Why would you use a 32.768 kHz crystal?  They are slow so can use very little power.  Most quartz watches use them so they are small, plentiful and cheap (and most quartz watches will run for a year or more on a tiny battery).

If you have an application that needs to be low powered (perhaps running from a battery) but which can't be switched off (which would lose the contents of RAM), and if continual fast processing isn't required, a 32.768 kHz crystal can keep the microcontroller ticking over keeping time.  They are (or can be depending on crystal) highly accurate, again as per quartz watches.  You run slowly on the quartz crystal keeping time or whatever, then when an event occurs you wake up and process instructions using the DCO (running at a faster speed) to do some intensive fast processing of the event, and then go back to running from the 32.768 kHz crystal again.

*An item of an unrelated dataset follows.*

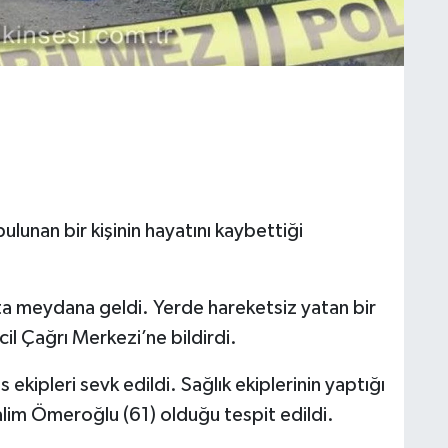
lunan bir kişinin hayatını kaybettiği
ta meydana geldi. Yerde hareketsiz yatan bir
il Çağrı Merkezi’ne bildirdi.
s ekipleri sevk edildi. Sağlık ekiplerinin yaptığı
alim Ömeroğlu (61) olduğu tespit edildi.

One period of the crystal (one count of, say, a timer running from it) is around 30.5 microseconds (1 / 32768) so that is the best timing resolution you can get from them. It is a bit slow to act as a clock source for the processing core if serious computation is involved so is normally used to increment a timer peripheral.  A count of 32768 cycles equals a second.

The reason it's not already on the board is because, probably (I don't know the board) the pins could be used for another purpose, perhaps as general purpose I/O if you wanted.  So it's not already soldered on to allow you a choice of what you want to use the pins for.